Alas, no sit-ups had been done in the recent past. Or the far, far past, for that matter.

Therefore, when the snowmobile, unheard over Glee’s version of “Baby, It’s Cold Outside,” zoomed over the ridge, caught air, and headed back down in my direction, I screamed at the top of my lungs, attempted to fling myself out of the path of the speeding onslaught, caught my left snowshoe in the branches of a recently fallen spruce, twisting my ankle in the process, landed in more branches of that damned recently fallen spruce, and screamed again. And for its part, the snowmobile also didn’t respond according to how it should have. Snowmobiles don’t do sit-ups, so I am not clear on its excuse. Regardless, upon finding a snowshoer enjoying the magic of Christmas Eve in its path, the snowmobile landed in an explosive cloud of snow, attempted to swerve in an overcompensating jerk and crashed into the branches of the recently fallen spruce that I might have mentioned. Mere inches from my recently twisted ankle.

It turns out, I did not have an opportunity to flip off the snowmobile driver, mittens or not.

Well, in all honestly, maybe I did have the opportunity. The driver, demonstrating that he had done at least one sit-up a day, launched effortlessly off the snowmobile, and tucked himself up as he rolled harmlessly across the snow. To his credit, he did rush over to check on me before inspecting his snow machine of death. If he’d had on a helmet, I might have taken the opportunity to offer him a mitten-clothed flipping of the bird.

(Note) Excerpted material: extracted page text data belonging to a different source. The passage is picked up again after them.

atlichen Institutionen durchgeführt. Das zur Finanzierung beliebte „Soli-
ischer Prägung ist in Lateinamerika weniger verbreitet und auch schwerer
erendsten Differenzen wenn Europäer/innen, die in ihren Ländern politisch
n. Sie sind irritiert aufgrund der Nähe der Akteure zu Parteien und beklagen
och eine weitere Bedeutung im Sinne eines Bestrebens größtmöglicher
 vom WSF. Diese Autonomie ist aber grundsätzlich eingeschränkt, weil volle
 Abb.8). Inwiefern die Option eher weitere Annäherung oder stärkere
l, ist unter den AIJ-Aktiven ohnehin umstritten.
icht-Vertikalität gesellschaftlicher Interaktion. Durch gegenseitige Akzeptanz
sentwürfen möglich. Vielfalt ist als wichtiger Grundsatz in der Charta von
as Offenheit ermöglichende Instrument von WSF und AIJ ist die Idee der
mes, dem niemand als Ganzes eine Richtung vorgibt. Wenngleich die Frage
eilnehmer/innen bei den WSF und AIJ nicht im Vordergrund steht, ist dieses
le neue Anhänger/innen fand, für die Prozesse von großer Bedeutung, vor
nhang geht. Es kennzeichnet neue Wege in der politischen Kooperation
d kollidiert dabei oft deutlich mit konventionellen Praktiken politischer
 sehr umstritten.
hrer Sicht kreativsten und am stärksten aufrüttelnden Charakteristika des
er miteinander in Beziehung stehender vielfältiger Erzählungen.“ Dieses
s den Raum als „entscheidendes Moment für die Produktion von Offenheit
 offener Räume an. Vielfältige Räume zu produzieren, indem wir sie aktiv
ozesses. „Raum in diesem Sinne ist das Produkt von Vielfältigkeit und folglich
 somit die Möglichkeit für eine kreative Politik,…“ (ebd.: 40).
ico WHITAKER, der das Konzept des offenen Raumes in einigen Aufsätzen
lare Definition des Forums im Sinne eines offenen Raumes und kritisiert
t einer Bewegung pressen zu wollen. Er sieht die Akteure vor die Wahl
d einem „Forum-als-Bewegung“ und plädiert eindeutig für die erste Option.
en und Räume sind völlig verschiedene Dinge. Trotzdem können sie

However, the large brown eyes peering down at me from the Marlboro Man face (before the nicotine did its work) caused any thought of flipping an angry bird to flit away.

He completely caught me off guard, my thoughts equally torn between marveling at the sheer stupidity of anyone being so unprepared as to not wear a helmet and goggles, and the sheer stupidity that anyone could be so hot in real life.

“Wow. You really threw yourself into that tree didn’t you?”

Maybe check on me was an overstatement. Still, I took his outstretched hand and stood, managing to untangle myself from the branches with his help. And, again, maybe stand is an overstatement.

To my shame, I let out a pain-filled yip that was part Pomeranian and part five-year-old girl. Although, I guess I could say I howled like a shape-shifting girl who sometimes morphs into a Pomeranian. There. I made that noise. That’s more manly.

“Oh, jeez! You must have hurt your ankle.” Marlboro slipped an arm over my back. “Let me help you stand.”

I might have been tempted to point out that I neither threw myself into a tree nor twisted my ankle, that both of those had been his decisions, not mine. Instead, the arm muscles I could feel flexing as he supported my weight left me with no other words than, “Thank you for helping. My name’s Paxton.”